A series of nominees are stuck in the Senate Banking Committee, including Obama's to fill the post of undersecretary for terrorism and financial intelligence. Adam Szubin is as a career civil servant who has served in Republican and Democratic administrations.
"I've been called on many occasions by (Treasury) Secretary Jack Lew talking about how this man needs to have his assignment filled," Reid said recently. "He's expressed to me the importance of this job in trying to slow up (the Islamic State extremist group) and their financial network and other terrorism activities around the world."
The speed with which Nicholson's nomination was approved illustrates the deference military officers receive when they are nominated for important posts, particularly wartime commands. The Defense Department announced on Jan. 27 that Obama had chosen Nicholson to replace Gen. John F. Campbell as the senior U.S. commander in Afghanistan. The next day Nicholson appeared before the Senate Armed Services Committee for his confirmation hearing. One week later he was confirmed by the full Senate.
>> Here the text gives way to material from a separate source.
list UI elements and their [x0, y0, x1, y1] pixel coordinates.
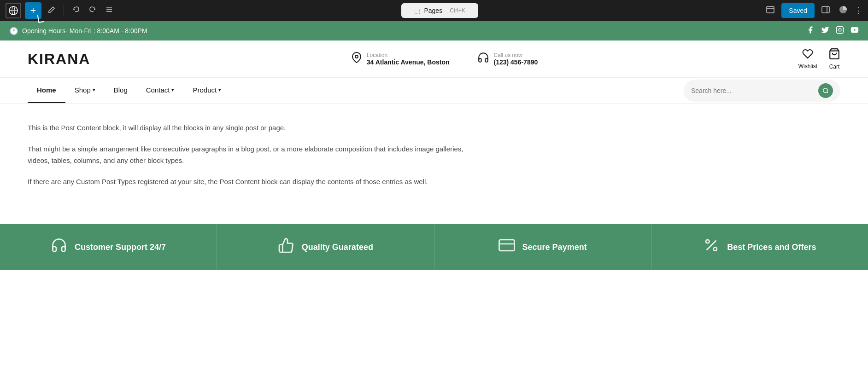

Nominees for civilian posts at the Defense Department, meanwhile, haven't cleared the Senate. Among them are Eric Fanning to be Army secretary, Jennifer O'Connor to be the department's general counsel and Brad Carson to be undersecretary of defense for personnel and readiness.
Last month, the Senate confirmed Obama's last remaining nominee to a U.S. appeals court, seating Judge Luis Felipe Restrepo after a wait of more than 400 days.
AP Diplomatic Correspondent Matthew Lee contributed to this report.